→ Data to use:

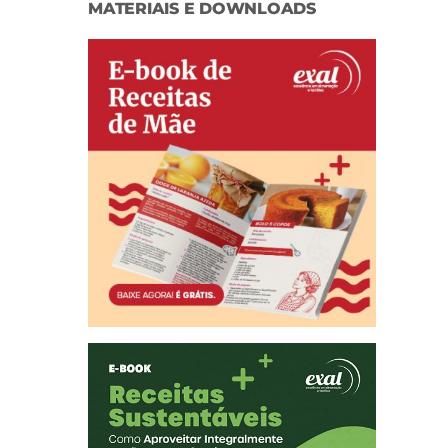
MATERIAIS E DOWNLOADS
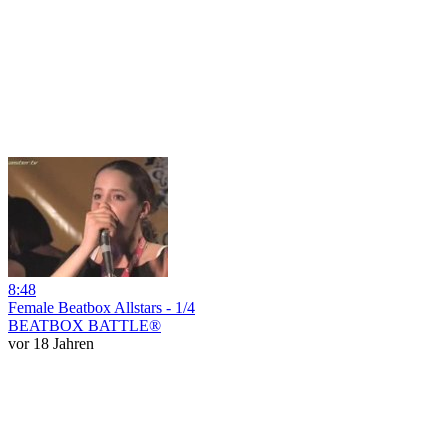
8:48
Female Beatbox Allstars - 1/4
BEATBOX BATTLE®
vor 18 Jahren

→ What the task asks:
Lines from the one with "Female Beatbox Allstars - 1/4" through the end of the data: set these down exactly, including both ends and nothing more.

→ Solution below:
Female Beatbox Allstars - 1/4
BEATBOX BATTLE®
vor 18 Jahren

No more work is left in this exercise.